··· STUDY MATERIAL ···
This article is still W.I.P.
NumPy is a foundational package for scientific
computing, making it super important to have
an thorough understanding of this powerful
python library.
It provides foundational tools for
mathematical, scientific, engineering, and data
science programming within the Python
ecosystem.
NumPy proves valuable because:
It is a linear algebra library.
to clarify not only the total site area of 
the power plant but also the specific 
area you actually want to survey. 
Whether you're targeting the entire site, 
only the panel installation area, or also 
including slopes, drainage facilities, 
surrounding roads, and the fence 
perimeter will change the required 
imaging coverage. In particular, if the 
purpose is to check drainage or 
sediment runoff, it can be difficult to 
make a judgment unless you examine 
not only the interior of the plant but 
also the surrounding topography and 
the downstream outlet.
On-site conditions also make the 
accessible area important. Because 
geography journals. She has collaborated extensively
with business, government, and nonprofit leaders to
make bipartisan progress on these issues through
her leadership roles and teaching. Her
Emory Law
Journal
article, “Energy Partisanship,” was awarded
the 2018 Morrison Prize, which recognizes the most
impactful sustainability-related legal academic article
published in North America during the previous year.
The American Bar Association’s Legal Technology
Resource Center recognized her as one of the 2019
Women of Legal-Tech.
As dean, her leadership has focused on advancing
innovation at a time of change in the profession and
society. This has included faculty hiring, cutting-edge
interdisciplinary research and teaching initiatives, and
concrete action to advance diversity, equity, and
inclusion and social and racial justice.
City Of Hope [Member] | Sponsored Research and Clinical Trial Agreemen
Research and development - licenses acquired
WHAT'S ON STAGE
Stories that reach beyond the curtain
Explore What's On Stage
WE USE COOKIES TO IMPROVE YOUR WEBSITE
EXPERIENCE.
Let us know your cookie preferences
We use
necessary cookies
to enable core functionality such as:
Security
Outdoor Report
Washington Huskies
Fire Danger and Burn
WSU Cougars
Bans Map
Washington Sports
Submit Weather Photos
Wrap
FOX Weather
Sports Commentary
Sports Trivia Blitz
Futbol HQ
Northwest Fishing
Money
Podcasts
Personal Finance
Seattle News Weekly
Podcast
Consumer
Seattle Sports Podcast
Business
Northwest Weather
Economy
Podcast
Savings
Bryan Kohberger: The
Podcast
···
> **PROBLEM**: Include the first line of the listing, the line with "concrete action to", and every line between them, each repeated exactly, and output only those.

> **SOLUTION TO THIS TASK**:
This article is still W.I.P.
NumPy is a foundational package for scientific
computing, making it super important to have
an thorough understanding of this powerful
python library.
It provides foundational tools for
mathematical, scientific, engineering, and data
science programming within the Python
ecosystem.
NumPy proves valuable because:
It is a linear algebra library.
to clarify not only the total site area of 
the power plant but also the specific 
area you actually want to survey. 
Whether you're targeting the entire site, 
only the panel installation area, or also 
including slopes, drainage facilities, 
surrounding roads, and the fence 
perimeter will change the required 
imaging coverage. In particular, if the 
purpose is to check drainage or 
sediment runoff, it can be difficult to 
make a judgment unless you examine 
not only the interior of the plant but 
also the surrounding topography and 
the downstream outlet.
On-site conditions also make the 
accessible area important. Because 
geography journals. She has collaborated extensively
with business, government, and nonprofit leaders to
make bipartisan progress on these issues through
her leadership roles and teaching. Her
Emory Law
Journal
article, “Energy Partisanship,” was awarded
the 2018 Morrison Prize, which recognizes the most
impactful sustainability-related legal academic article
published in North America during the previous year.
The American Bar Association’s Legal Technology
Resource Center recognized her as one of the 2019
Women of Legal-Tech.
As dean, her leadership has focused on advancing
innovation at a time of change in the profession and
society. This has included faculty hiring, cutting-edge
interdisciplinary research and teaching initiatives, and
concrete action to advance diversity, equity, and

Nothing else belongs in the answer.